Beberapa detik kemudian, suara lirih Lexi membuat pembicaraan mereka terhenti. Gadis itu kebetulan duduk menghadap ke arah pintu masuk. Pada satu detik, ia mendapati bahwa pintu masuk bistro terbuka. Seorang laki-laki tinggi tegap – Lexi menaksir tingginya tak kurang dari 190 sentimeter – melangkah masuk dengan langkah yakin. Berdiri sejenak di depan pintu dan mengedarkan tatapan ke seantero ruangan.

Laki-laki itu tampan, keseluruhan wajahnya sangat proposional, dan berkulit warna tembaga muda. Rambut pirang panjangnya diikat rapi ke belakang. Mengenakan pakaian khas Ancora, overall  berwarna keemasan mengilat yang minim ornamen. Ada wibawa yang terpancar dari gerak-geriknya.

“Ow, ow .... Dia datang,” gumam Lexi.

Seketika, enam kepala mengikuti arah pandang Lexi. Laki-laki rupanya sudah menemukan yang dicarinya. Masih dengan langkah tegak dan yakin, ia menghampiri meja Kana dan teman-temannya. Kana segera berdiri.

“Tuan Gematri,” angguknya sopan.

“Kana, apa kabar?” Senyum yang terulas di wajah Gematri hampir saja memabukkan Kana.

“Baik.” Suara Kana nyaris terdengar seperti tikus yang tengah terjepit. Mencicit lirih untuk menyembunyikan getarnya.

Setelah berjabat tangan, Kana memperkenalkan tamunya kepada keenam rekannya. Kemudian ia melambai kepada seorang pramusaji yang melintas di dekatnya. Dengan sopan, ia minta dicarikan meja lain untuk berdua. Pramusaji itu segera memanggil temannya untuk membantu Kana.

Tak butuh waktu lama, meja yang diinginkannya sudah siap. Ada di area beranda belakang bistro.

“Nanti suruh pramusaji kirim bill­­-nya ke mejaku,” bisiknya sebelum melangkah pergi.

“Sudah, nanti aku bayari dulu,” tukas Mandalika lirih. “Kamu tinggal transfer saja ke rekeningku kalau sudah senggang.”

Kana menggumamkan terima kasih.
Sepeninggal Kana dan Gematri, Brahmz segera mengeluarkan bank data dari saku overall-nya.
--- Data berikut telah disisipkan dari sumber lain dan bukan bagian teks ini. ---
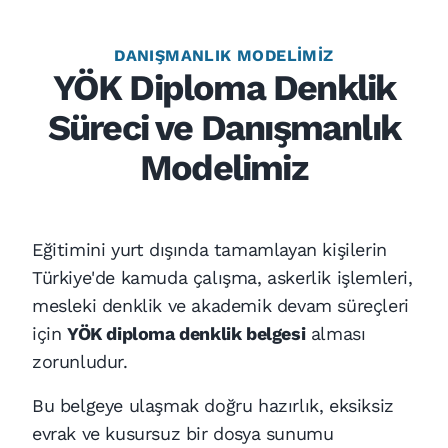
DANIŞMANLIK MODELIMIZ
YÖK Diploma Denklik
Süreci ve Danışmanlık
Modelimiz
Eğitimini yurt dışında tamamlayan kişilerin
Türkiye'de kamuda çalışma, askerlik işlemleri,
mesleki denklik ve akademik devam süreçleri
için
YÖK diploma denklik belgesi
alması
zorunludur.
Bu belgeye ulaşmak doğru hazırlık, eksiksiz
evrak ve kusursuz bir dosya sunumu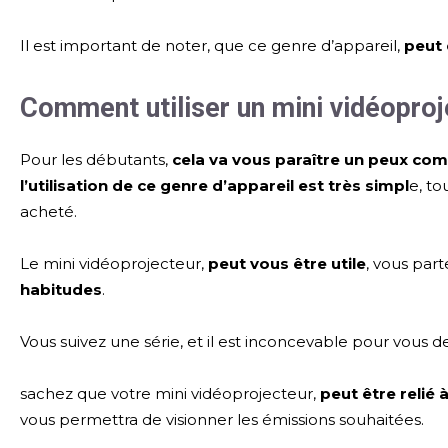
Il est important de noter, que ce genre d’appareil,
peut 
Comment utiliser un mini vidéoproj
Pour les débutants,
cela va vous paraître un peux com
l’utilisation de ce genre d’appareil est très simpl
e, t
acheté.
Le mini vidéoprojecteur,
peut vous être utile
, vous par
habitudes
.
Vous suivez une série, et il est inconcevable pour vous de
sachez que votre mini vidéoprojecteur,
peut être relié 
vous permettra de visionner les émissions souhaitées.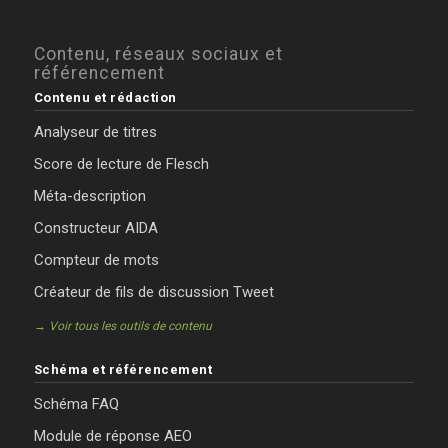
Contenu, réseaux sociaux et
référencement
Contenu et rédaction
Analyseur de titres
Score de lecture de Flesch
Méta-description
Constructeur AIDA
Compteur de mots
Créateur de fils de discussion Tweet
→ Voir tous les outils de contenu
Schéma et référencement
Schéma FAQ
Module de réponse AEO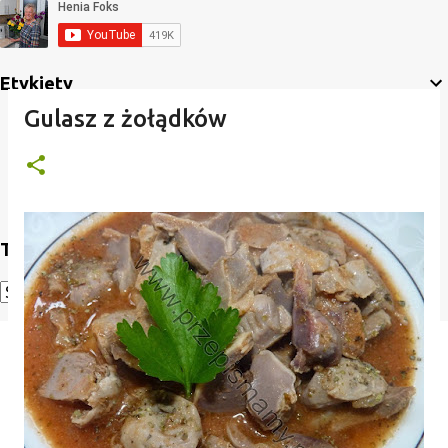
Etykiety
Gulasz z żołądków
Translate
Powered by
Translate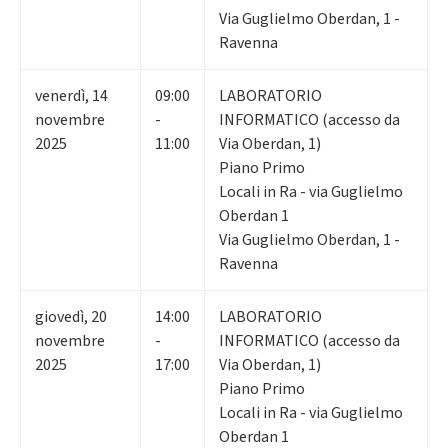
Via Guglielmo Oberdan, 1 -
Ravenna
venerdì
,
14
09:00
LABORATORIO
novembre
-
INFORMATICO (accesso da
2025
11:00
Via Oberdan, 1)
Piano Primo
Locali in Ra - via Guglielmo
Oberdan 1
Via Guglielmo Oberdan, 1 -
Ravenna
giovedì
,
20
14:00
LABORATORIO
novembre
-
INFORMATICO (accesso da
2025
17:00
Via Oberdan, 1)
Piano Primo
Locali in Ra - via Guglielmo
Oberdan 1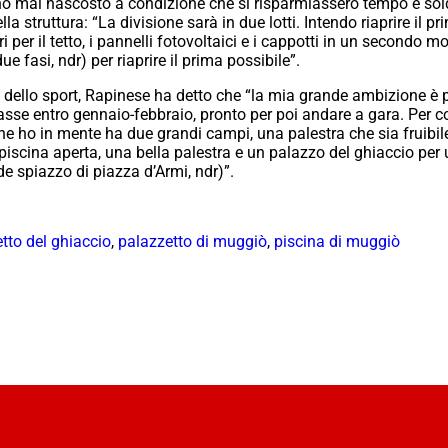
’ho mai nascosto a condizione che si risparmiassero tempo e soldi
lla struttura: “La divisione sarà in due lotti. Intendo riaprire il 
ri per il tetto, i pannelli fotovoltaici e i cappotti in un second
e fasi, ndr) per riaprire il prima possibile”.
 dello sport, Rapinese ha detto che “la mia grande ambizione è po
vasse entro gennaio-febbraio, pronto per poi andare a gara. Per 
che ho in mente ha due grandi campi, una palestra che sia fruibi
piscina aperta, una bella palestra e un palazzo del ghiaccio per
de spiazzo di piazza d’Armi,
ndr
)”.
tto del ghiaccio
,
palazzetto di muggiò
,
piscina di muggiò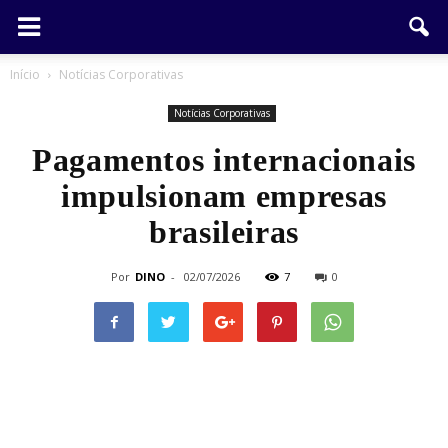
Início
Notícias Corporativas
Notícias Corporativas
Pagamentos internacionais
impulsionam empresas
brasileiras
Por
DINO
-
02/07/2026
7
0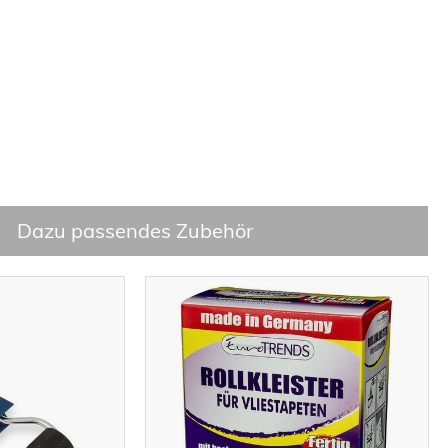
Dazu passendes Zubehör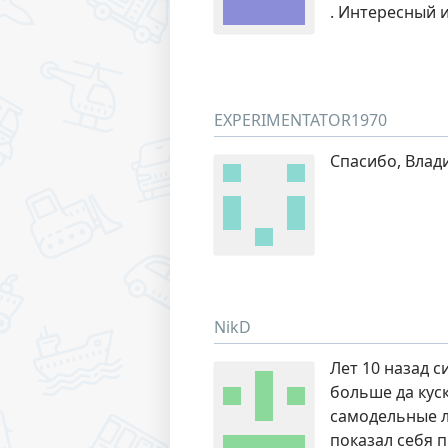
. Интересный и
EXPERIMENTATOR1970
Спасибо, Влади
NikD
Лет 10 назад с
больше да куск
самодельные л
показал себя п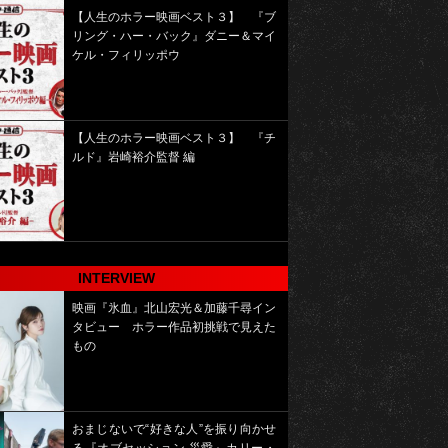
【人生のホラー映画ベスト３】 『ブ
リング・ハー・バック』ダニー＆マイ
ケル・フィリッポウ
【人生のホラー映画ベスト３】 『チ
ルド』岩崎裕介監督 編
INTERVIEW
映画『氷血』北山宏光＆加藤千尋イン
タビュー ホラー作品初挑戦で見えた
もの
おまじないで“好きな人”を振り向かせ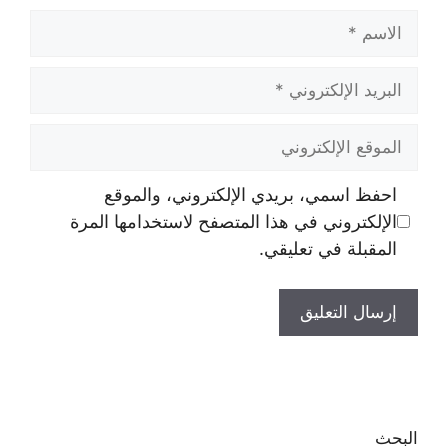
الاسم
البريد
الإلكتروني
الموقع
الإلكتروني
احفظ اسمي، بريدي الإلكتروني، والموقع
الإلكتروني في هذا المتصفح لاستخدامها المرة
المقبلة في تعليقي.
البحث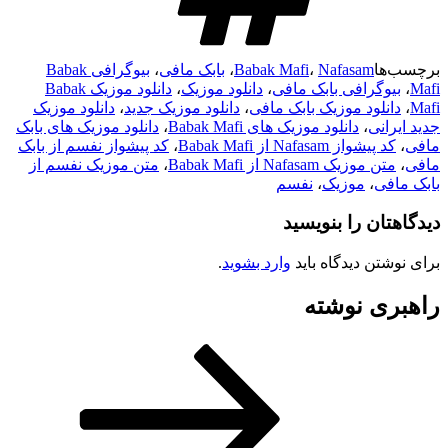
ا
Nafasam
،
Babak Mafi
،
بابک مافی
،
بیوگرافی Babak
وگرافی بابک مافی
،
دانلود موزیک
،
دانلود موزیک Babak
نلود موزیک بابک مافی
،
دانلود موزیک جدید
،
دانلود موزیک
انی
،
دانلود موزیک های Babak Mafi
،
دانلود موزیک های بابک
یشواز Nafasam از Babak Mafi
،
کد پیشواز نفسم از بابک
موزیک Nafasam از Babak Mafi
،
متن موزیک نفسم از
ی
،
موزیک
،
نفسم
ان را بنویسید
تن دیدگاه باید
وارد بشوید
.
ی نوشته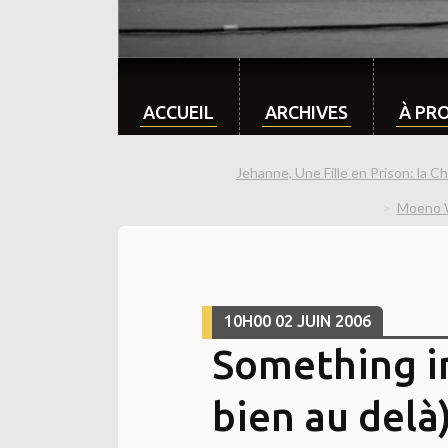
ACCUEIL
ARCHIVES
À PR
Jehanne, Une Fille en Prison: la Ch
Moeno W
10H00
02
JUIN 2006
Something i
bien au delà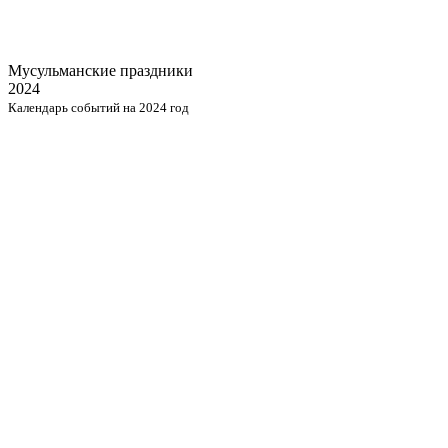
Мусульманские
праздники
2024
Календарь событий на 2024 год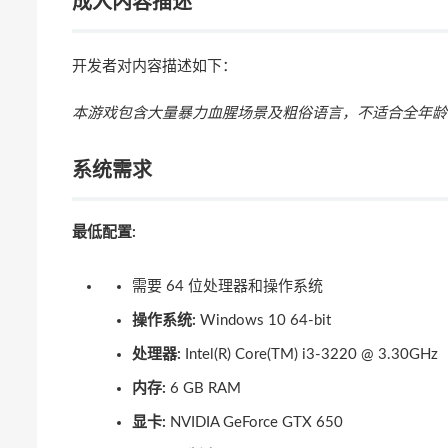
成人内容描述
开发者对内容描述如下：
本游戏包含大量暴力血腥场景及粗俗语言，不适合全年龄
系统需求
最低配置:
需要 64 位处理器和操作系统
操作系统:
Windows 10 64-bit
处理器:
Intel(R) Core(TM) i3-3220 @ 3.30GHz
内存:
6 GB RAM
显卡:
NVIDIA GeForce GTX 650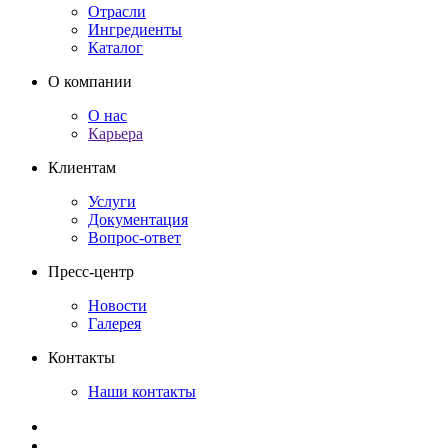
Отрасли
Ингредиенты
Каталог
О компании
О нас
Карьера
Клиентам
Услуги
Документация
Вопрос-ответ
Пресс-центр
Новости
Галерея
Контакты
Наши контакты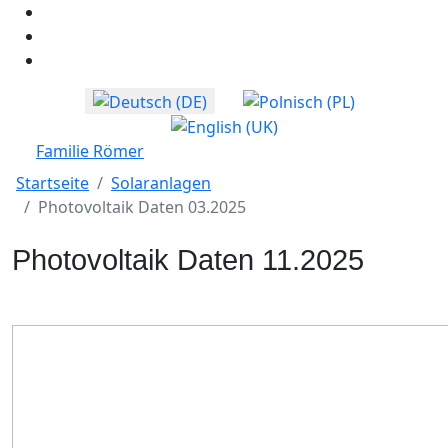
Sprache auswählen
Familie Römer
Startseite
Solaranlagen
Photovoltaik Daten 03.2025
Photovoltaik Daten 11.2025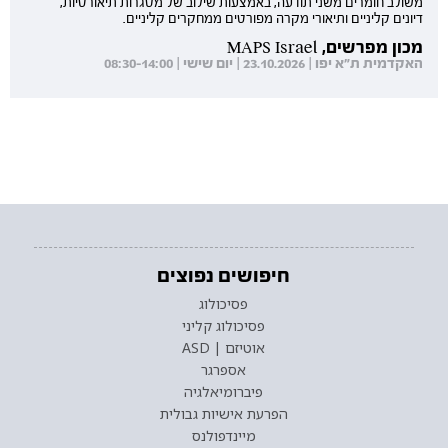
משולב חומרים משני תודעה, באמצעות שילוב של מסגרות תיאורטיות,
דיונים קליניים ותיאורי מקרה מפורטים ממחקרים קליניים.
מכון מפרשים, MAPS Israel
האקדמית ת"א יפו | 23.10.2026 | יום שישי | 08:30-14:00
חיפושים נפוצים
פסיכולוג
פסיכולוג קליני
אוטיזם | ASD
אספרגר
פיברומיאלגיה
הפרעת אישיות גבולית
מיינדפולנס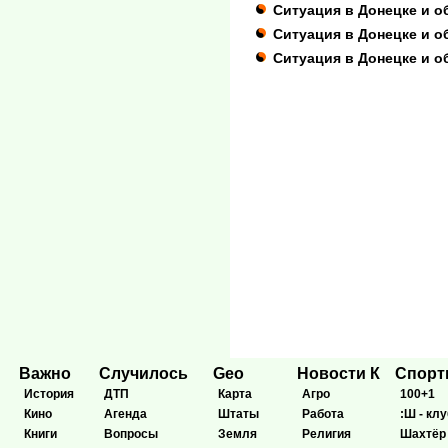
Ситуация в Донецке и о
Ситуация в Донецке и об
Ситуация в Донецке и о
Важно
Случилось
Geo
Новости К
Спор
История
ДТП
Карта
Агро
100+1
Кино
Агенда
Штаты
Работа
:Ш - клу
Книги
Вопросы
Земля
Религия
Шахтёр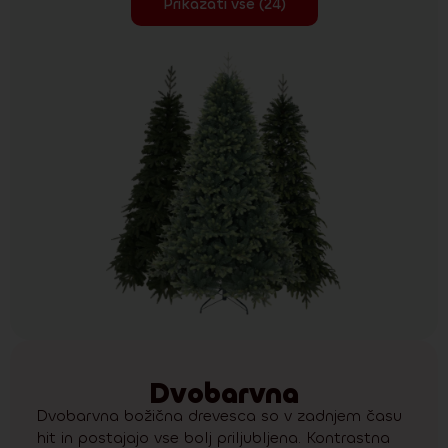
Prikazati vse (24)
Dvobarvna
Dvobarvna božična drevesca so v zadnjem času
hit in postajajo vse bolj priljubljena. Kontrastna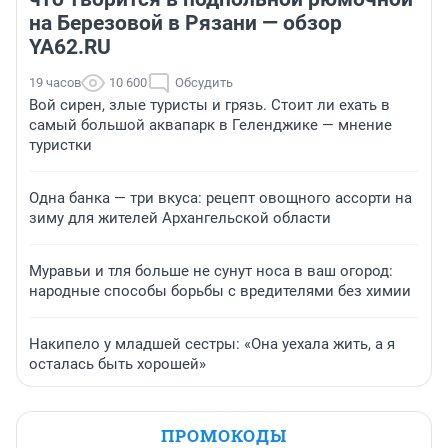
на Березовой в Рязани — обзор
YA62.RU
19 часов
10 600
Обсудить
Вой сирен, злые туристы и грязь. Стоит ли ехать в
самый большой аквапарк в Геленджике — мнение
туристки
Одна банка — три вкуса: рецепт овощного ассорти на
зиму для жителей Архангельской области
Муравьи и тля больше не сунут носа в ваш огород:
народные способы борьбы с вредителями без химии
Накипело у младшей сестры: «Она уехала жить, а я
осталась быть хорошей»
ПРОМОКОДЫ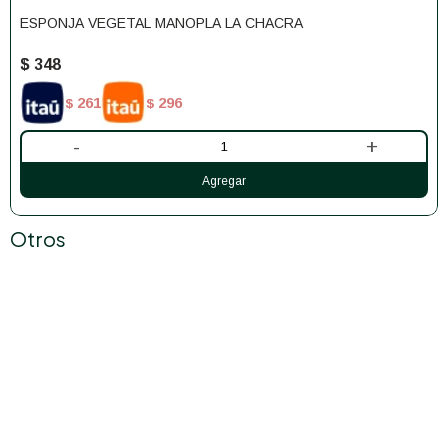
ESPONJA VEGETAL MANOPLA LA CHACRA
$
348
261
296
$
$
-
+
Otros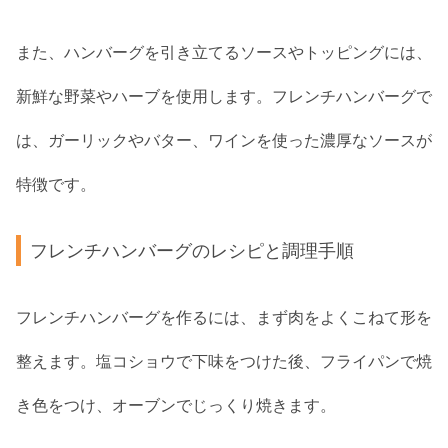
また、ハンバーグを引き立てるソースやトッピングには、
新鮮な野菜やハーブを使用します。フレンチハンバーグで
は、ガーリックやバター、ワインを使った濃厚なソースが
特徴です。
フレンチハンバーグのレシピと調理手順
フレンチハンバーグを作るには、まず肉をよくこねて形を
整えます。塩コショウで下味をつけた後、フライパンで焼
き色をつけ、オーブンでじっくり焼きます。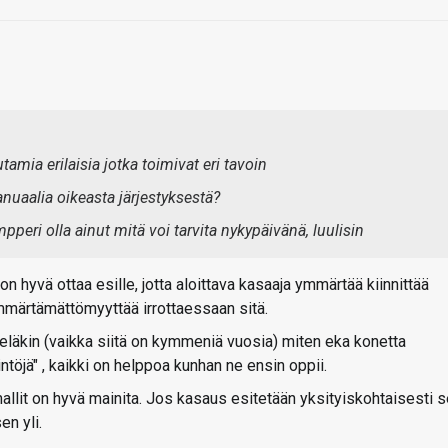
amia erilaisia jotka toimivat eri tavoin
uaalia oikeasta järjestyksestä?
pperi olla ainut mitä voi tarvita nykypäivänä, luulisin
 on hyvä ottaa esille, jotta aloittava kasaaja ymmärtää kiinnittää
ymmärtämättömyyttää irrottaessaan sitä.
läkin (vaikka siitä on kymmeniä vuosia) miten eka konetta
intöjä" , kaikki on helppoa kunhan ne ensin oppii.
allit on hyvä mainita. Jos kasaus esitetään yksityiskohtaisesti 
en yli.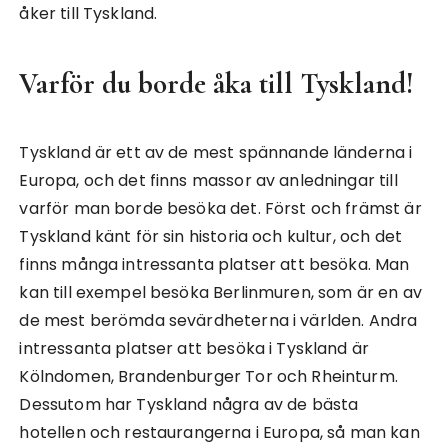
åker till Tyskland.
Varför du borde åka till Tyskland!
Tyskland är ett av de mest spännande länderna i
Europa, och det finns massor av anledningar till
varför man borde besöka det. Först och främst är
Tyskland känt för sin historia och kultur, och det
finns många intressanta platser att besöka. Man
kan till exempel besöka Berlinmuren, som är en av
de mest berömda sevärdheterna i världen. Andra
intressanta platser att besöka i Tyskland är
Kölndomen, Brandenburger Tor och Rheinturm.
Dessutom har Tyskland några av de bästa
hotellen och restaurangerna i Europa, så man kan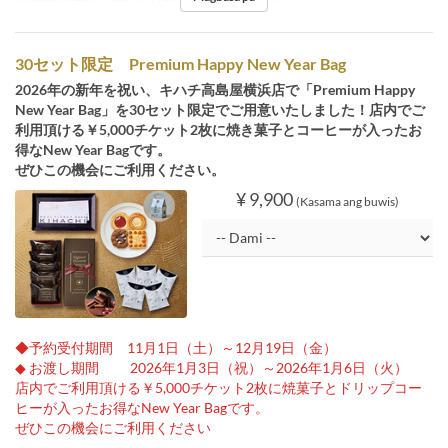
30セット限定 Premium Happy New Year Bag
2026年の新年を祝い、キハチ高島屋横浜店で「Premium Happy
New Year Bag」を30セット限定でご用意いたしました！店内でご
利用頂ける￥5,000チケット2枚に焼き菓子とコーヒーが入ったお
得なNew Year Bagです。
ぜひこの機会にご利用ください。
¥ 9,900
(Kasama ang buwis)
◆予約受付期間 11月1日（土）～12月19日（金）
◆ お渡し期間 2026年1月3日（祝）～2026年1月6日（火）
店内でご利用頂ける￥5,000チケット2枚に焼菓子とドリップコー
ヒーが入ったお得なNew Year Bagです。
ぜひこの機会にご利用ください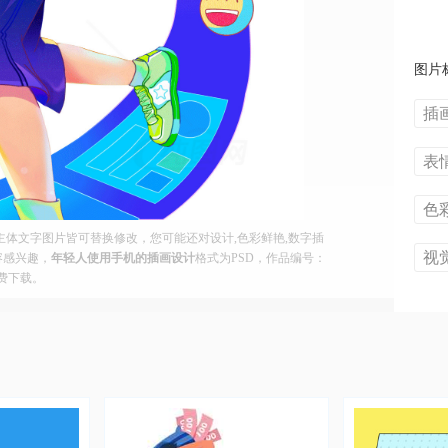
图片
插
表
色
体文字图片皆可替换修改，您可能还对设计,色彩鲜艳,数字插
视
容感兴趣，
年轻人使用手机的插画设计
格式为PSD，作品编号：
免费下载。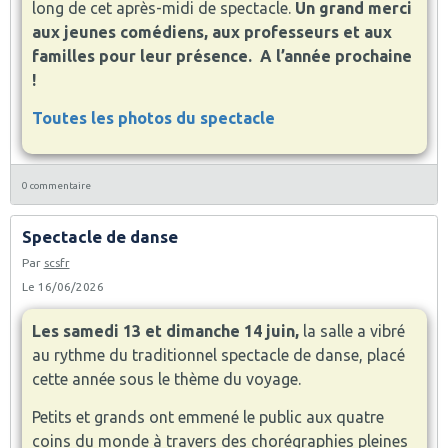
long de cet après-midi de spectacle.
Un grand merci
aux jeunes comédiens, aux professeurs et aux
familles pour leur présence.
A l’année prochaine
!
Toutes les photos du spectacle
0 commentaire
Spectacle de danse
Par
scsfr
Le 16/06/2026
Les samedi 13 et dimanche 14 juin,
la salle a vibré
au rythme du traditionnel spectacle de danse, placé
cette année sous le thème du voyage.
Petits et grands ont emmené le public aux quatre
coins du monde à travers des chorégraphies pleines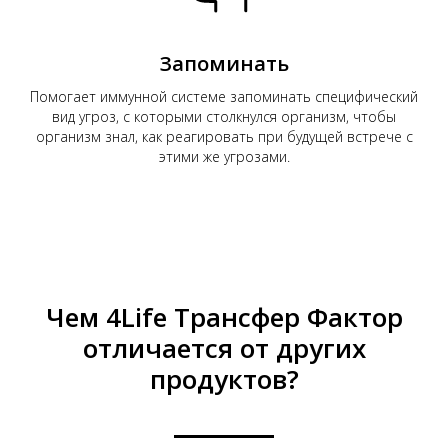
Запоминать
Помогает иммунной системе запоминать специфический
вид угроз, с которыми столкнулся организм, чтобы
организм знал, как реагировать при будущей встрече с
этими же угрозами.
Чем 4Life Трансфер Фактор
отличается от других
продуктов?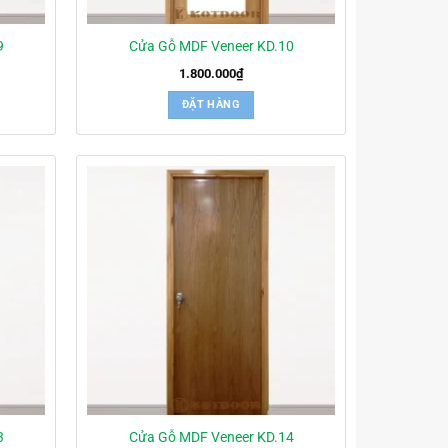
9
Cửa Gỗ MDF Veneer KD.10
1.800.000
₫
ĐẶT HÀNG
3
Cửa Gỗ MDF Veneer KD.14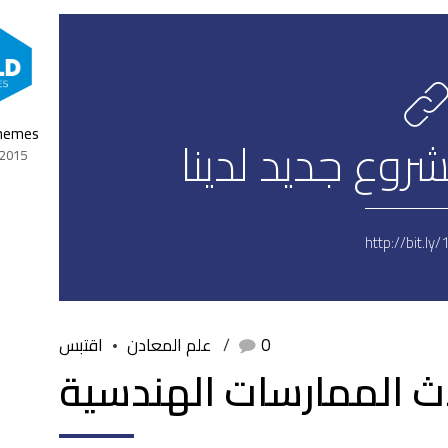
Themes
 2015
http://bit.ly/
0
علم المعادن
اقتبس
دث الممارسات الهندسية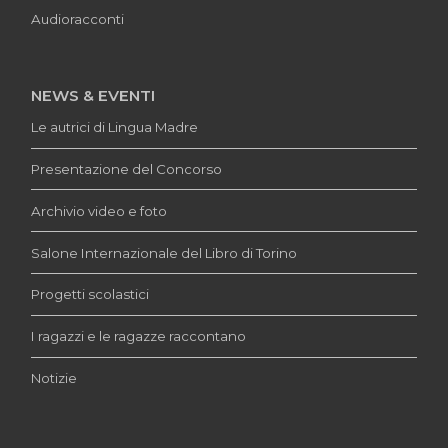
Audioracconti
NEWS & EVENTI
Le autrici di Lingua Madre
Presentazione del Concorso
Archivio video e foto
Salone Internazionale del Libro di Torino
Progetti scolastici
I ragazzi e le ragazze raccontano
Notizie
Ia sibuk mengetikkan sesuatu, dan beberapa detik kemudian ia menunjukkan bank datanya kepada kelima rekannya. Wajah Gematri terpampang di layar.

“Volans Gematri,” ujar Brahmz. “Presiden Planet Ancora. Ketua Federasi Galaksi Andromeda. Kayaknya kali ini Kana nggak main-main.”

Decak kagum segera memenuhi udara sekeliling meja itu.

* * *

“Sudah kubilang, panggil saja aku Volans atau Gematri,” Gematri protes dengan suara lirih saat mengekor langkah Kana dan pramusaji menuju ke beranda belakang bistro.

Kana menoleh sekilas. Tersenyum. Tak menjawab.

“Tapi sejujurnya aku lebih suka dipanggil Volans,” bisik Gematri lagi. “Selama ini belum pernah ada yang memanggilku Volans.”

Ketiganya sudah sampai di meja yang dimaksud. Setelah menyilakan Kana dan Gematri duduk, memberi keduanya buku menu, berpesan agar bel di meja ditekan apabila keduanya sudah siap untuk memesan makanan, pramusaji itu meninggalkan mereka berdua.

Beranda belakang bistro itu cukup lengang. Diisi dengan meja-meja untuk berdua yang jaraknya sengaja diatur agar pengunjung memiliki cukup privasi. Walaupun hampir semua meja terisi penuh, tapi suasana di beranda itu sangat tenang. Cukup romantis karena pengaruh cahaya lembut lampu-lampu redup yang berpendar hangat di langit-langit.

“Baiklah,” Kana memberanikan diri menatap Gematri sebelum membuka buku menunya. Mencoba menantang pesona laki-laki itu. “Apakah cukup menyenangkan bila aku memanggilmu Volans?”

Seketika binar indah memenuhi mata Gematri. Melelehkan hati Kana.

“Sangat menyenangkan!” seru Gematri tertahan. Sangat antusias.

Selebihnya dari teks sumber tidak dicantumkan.